Supposedly you can eat the stems.  Only stems from the first years growth because after that they get way to tough.  We found that out the hard way, David and I.  Bull thistle can be prepared by boiling it and then extracting the good stuff.  They are rather like an artichoke in how the look, taste, and are prepared.  Just like and artichoke you don’t want the “choke” part, just the meaty fleshy part underneath all the hairy stuff.  The hairy stuff is the flower.  Unlike artichoke, it’s just not worth it.  You boil the thistle heads whole for about 20-30 minutes.  They actually turn black and get soft when they are done.  After retrieving them from the cooking water with tongs or a slotted spoon, you need to cool them a bit so you can handle them.  The spines are softer now but you will still get poked if your not wearing gloves.  I found it easiest to cut the head in half lengthwise.  I then used a spoon to get in between the choke and the flesh and scraped the good stuff out.  It’s so small.  I did this about 20 times before I got sick of it and stopped.  David and I each ate about 10. We agreed they taste like globe artichoke but that we would rather just eat the artichoke.

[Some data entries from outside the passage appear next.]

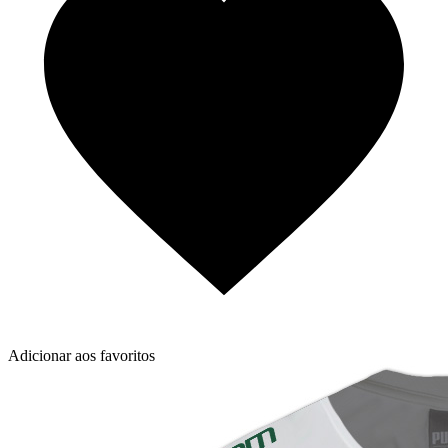
Adicionar aos favoritos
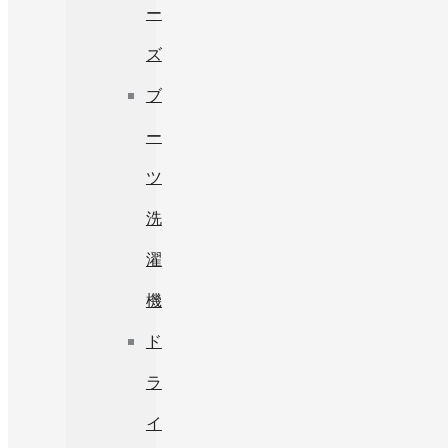
ー
ズ
ブ
ー
ツ
洗
濯
機
ド
ラ
イ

You can also eat the leaves of the Bull Thistle.  We aren’t even going to go into that aspect of it.  David and I decided that that was not happening.  You have to pick all the spines off.  That in itself would be such a monumentous task.  We couldn’t see it being worth it unless we were absolutely starving and couldn’t find anything else to eat.  Then we might consider it.

I think that the beautiful Bull Thistle flower is best left to the bees.Honey Bee on Bull Thistle Bee on Thistle   If You decided you just have to try eating the Bull Thistle plant, BE CAREFUL! Protect your hands by wearing some sort of protective covering.  If you decide to eat the leaves , remove all spines.  You can fry them up like any other greens.